Brother and sister guilty in 2020 murder of Lino Lakes man
With the delivery of a guilty verdict this past week, a pair of Minnesota siblings are headed for sentencing over a deadly robbery-gone-wrong in Lino Lakes.
On Thursday, an Anoka County jury found Melissa Zielinski, a 48-year-old Sandstone resident, guilty of aiding and abetting first-degree intentional murder while committing aggravated robbery. This comes about a month after her brother, Nicholas Zielinski of Hermantown, pleaded guilty to second-degree murder in the August 2020 death of 22-year-old Karl Henderson.
According to the charges, the victim's father arrived home from grocery shopping the day of the murder to find an unknown male and female — later identified as the Zielinskis — in his kitchen. When he asked who they were and why they were there, the man told him “your son stole on me” and “I’ll take you out, too.” The pair then left and drove off in a black SUV, after which Henderson's father found his son face-down in a pool of blood in his bedroom.
First responders soon arrived but declared the younger Henderson dead at the scene.
Police ultimately tracked down the suspects with the help of neighborhood doorbell cameras as well as DNA evidence from the handgun left at the scene, the charges say.

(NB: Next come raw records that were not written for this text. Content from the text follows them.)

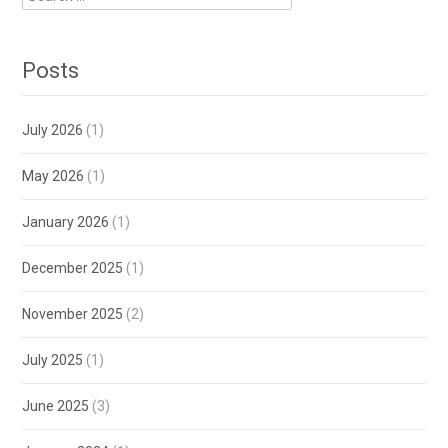
for:
Posts
July 2026
(1)
May 2026
(1)
January 2026
(1)
December 2025
(1)
November 2025
(2)
July 2025
(1)
June 2025
(3)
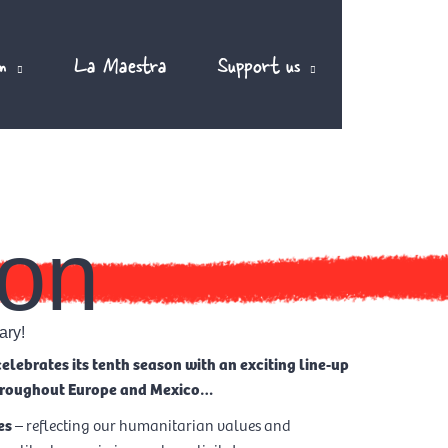
m
La Maestra
Support us
EN
on
ary!
elebrates its tenth season with an exciting line-up
throughout Europe and Mexico…
es
– reflecting our humanitarian values and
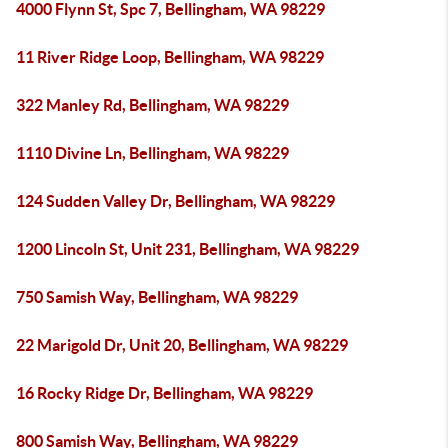
4000 Flynn St, Spc 7, Bellingham, WA 98229
11 River Ridge Loop, Bellingham, WA 98229
322 Manley Rd, Bellingham, WA 98229
1110 Divine Ln, Bellingham, WA 98229
124 Sudden Valley Dr, Bellingham, WA 98229
1200 Lincoln St, Unit 231, Bellingham, WA 98229
750 Samish Way, Bellingham, WA 98229
22 Marigold Dr, Unit 20, Bellingham, WA 98229
16 Rocky Ridge Dr, Bellingham, WA 98229
800 Samish Way, Bellingham, WA 98229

According to a news release from the Anoka County Attorney's Office, Nicholas Zielinski, 44, testified in both a plea hearing and at his sister's trial that the two went to Henderson's home with the intent of robbing him at gunpoint, with Melissa Zielinski binding Henderson with "restraints."
He went on to testify that Henderson broke free of those restraints and lunged for Nicholas's gun, at which point there was a scuffle. He admitted to firing two shots, with one hitting Henderson in the chest.
Though the brother fired the weapon, prosecutors say it was his sister who "planned and orchestrated" the robbery.
Both Zielinskis are scheduled to be sentenced on March 23. Melissa Zielinski is facing a presumptive sentence of life without the possibly of parole due to the guilty verdict on the first-degree murder charge. Under a plea agreement, Nicholas Zielinski will receive a sentence of just under 20 years.